**EXERCISE INSTRUCTIONS**
With the pictures set aside, write out all of the data exactly as it stands.

Stored dataset items:
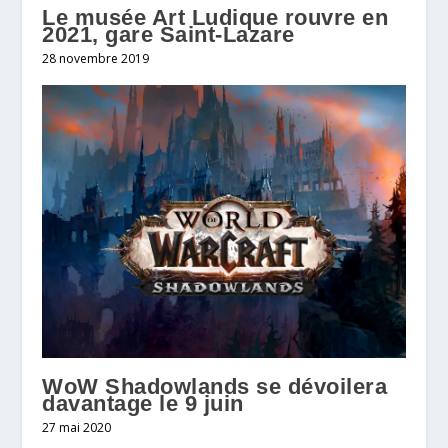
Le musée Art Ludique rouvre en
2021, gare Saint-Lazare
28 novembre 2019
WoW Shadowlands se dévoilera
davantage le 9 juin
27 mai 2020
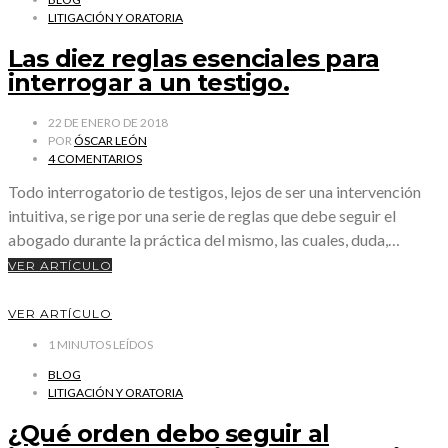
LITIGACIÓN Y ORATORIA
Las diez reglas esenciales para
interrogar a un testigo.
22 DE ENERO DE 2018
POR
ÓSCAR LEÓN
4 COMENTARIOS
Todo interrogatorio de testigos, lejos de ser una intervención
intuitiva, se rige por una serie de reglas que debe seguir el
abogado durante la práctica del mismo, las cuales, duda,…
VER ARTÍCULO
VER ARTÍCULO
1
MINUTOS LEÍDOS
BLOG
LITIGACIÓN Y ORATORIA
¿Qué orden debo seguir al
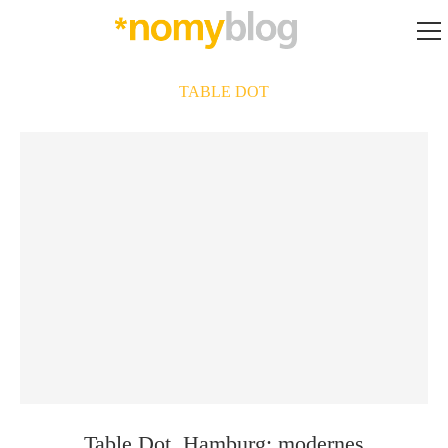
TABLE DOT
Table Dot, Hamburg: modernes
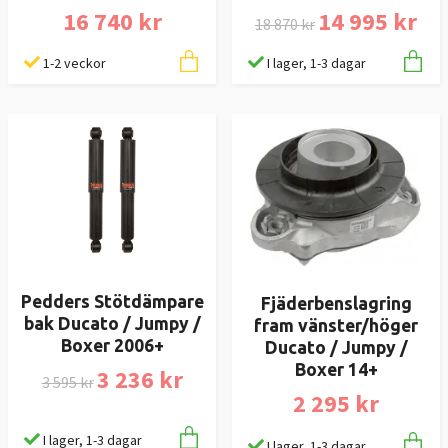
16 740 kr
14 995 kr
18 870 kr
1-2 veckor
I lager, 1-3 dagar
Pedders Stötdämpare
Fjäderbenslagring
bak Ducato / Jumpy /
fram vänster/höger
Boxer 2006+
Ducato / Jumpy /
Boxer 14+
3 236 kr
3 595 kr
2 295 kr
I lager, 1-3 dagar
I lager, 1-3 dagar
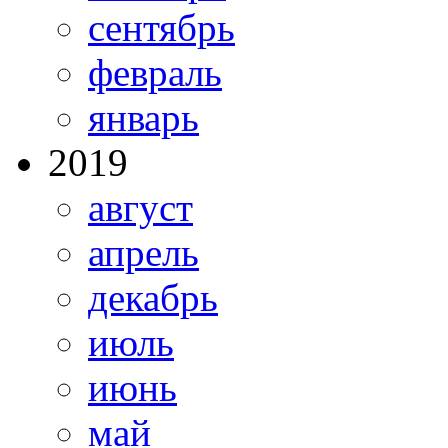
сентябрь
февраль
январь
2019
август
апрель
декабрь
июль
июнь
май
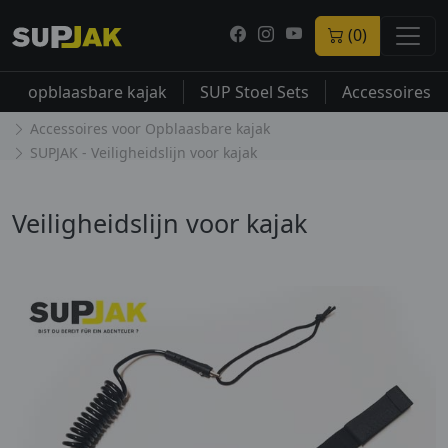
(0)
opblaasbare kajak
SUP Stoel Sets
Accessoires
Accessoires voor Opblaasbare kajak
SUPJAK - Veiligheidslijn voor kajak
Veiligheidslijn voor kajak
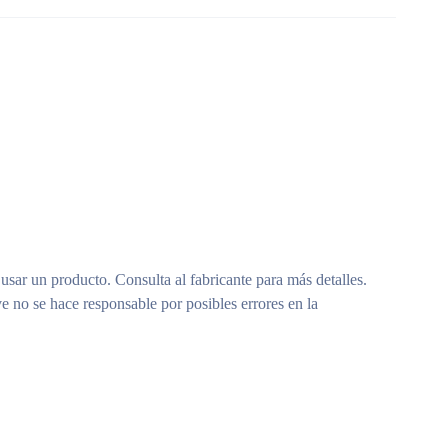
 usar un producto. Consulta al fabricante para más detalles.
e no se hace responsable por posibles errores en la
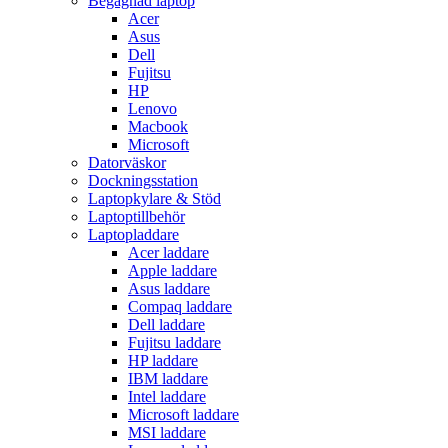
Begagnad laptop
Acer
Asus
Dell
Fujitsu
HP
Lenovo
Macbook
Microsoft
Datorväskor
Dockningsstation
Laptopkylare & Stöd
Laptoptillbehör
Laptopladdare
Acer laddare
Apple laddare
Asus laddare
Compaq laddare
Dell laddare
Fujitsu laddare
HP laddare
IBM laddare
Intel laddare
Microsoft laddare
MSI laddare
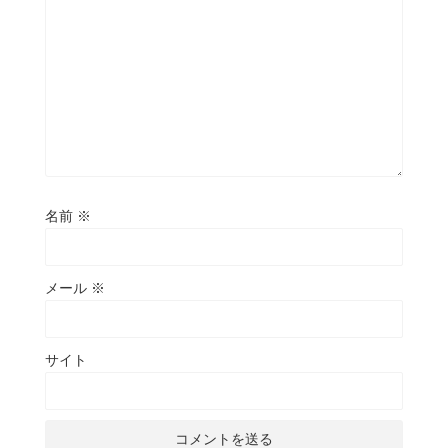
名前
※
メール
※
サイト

**ANSWER BELOW**
Le musée Art Ludique rouvre en
2021, gare Saint-Lazare
28 novembre 2019
WoW Shadowlands se dévoilera
davantage le 9 juin
27 mai 2020
LITIGACIÓN Y ORATORIA
Las diez reglas esenciales para
interrogar a un testigo.
22 DE ENERO DE 2018
POR
ÓSCAR LEÓN
4 COMENTARIOS
Todo interrogatorio de testigos, lejos de ser una intervención
intuitiva, se rige por una serie de reglas que debe seguir el
abogado durante la práctica del mismo, las cuales, duda,…
VER ARTÍCULO
VER ARTÍCULO
1
MINUTOS LEÍDOS
BLOG
LITIGACIÓN Y ORATORIA
¿Qué orden debo seguir al
TABLE DOT
Table Dot, Hamburg: modernes
16 740 kr
14 995 kr
18 870 kr
1-2 veckor
I lager, 1-3 dagar
Pedders Stötdämpare
Fjäderbenslagring
bak Ducato / Jumpy /
fram vänster/höger
Boxer 2006+
Ducato / Jumpy /
Boxer 14+
3 236 kr
3 595 kr
2 295 kr
I lager, 1-3 dagar
I lager, 1-3 dagar
сентябрь
февраль
январь
2019
август
апрель
декабрь
июль
июнь
май
(0)
opblaasbare kajak
SUP Stoel Sets
Accessoires
Accessoires voor Opblaasbare kajak
SUPJAK - Veiligheidslijn voor kajak
Veiligheidslijn voor kajak
 usar un producto. Consulta al fabricante para más detalles.
e no se hace responsable por posibles errores en la
Begagnad laptop
Acer
Asus
Dell
Fujitsu
HP
Lenovo
Macbook
Microsoft
Datorväskor
Dockningsstation
Laptopkylare & Stöd
Laptoptillbehör
Laptopladdare
Acer laddare
Apple laddare
Asus laddare
Compaq laddare
Dell laddare
Fujitsu laddare
HP laddare
IBM laddare
Intel laddare
Microsoft laddare
MSI laddare
名前
※
メール
※
サイト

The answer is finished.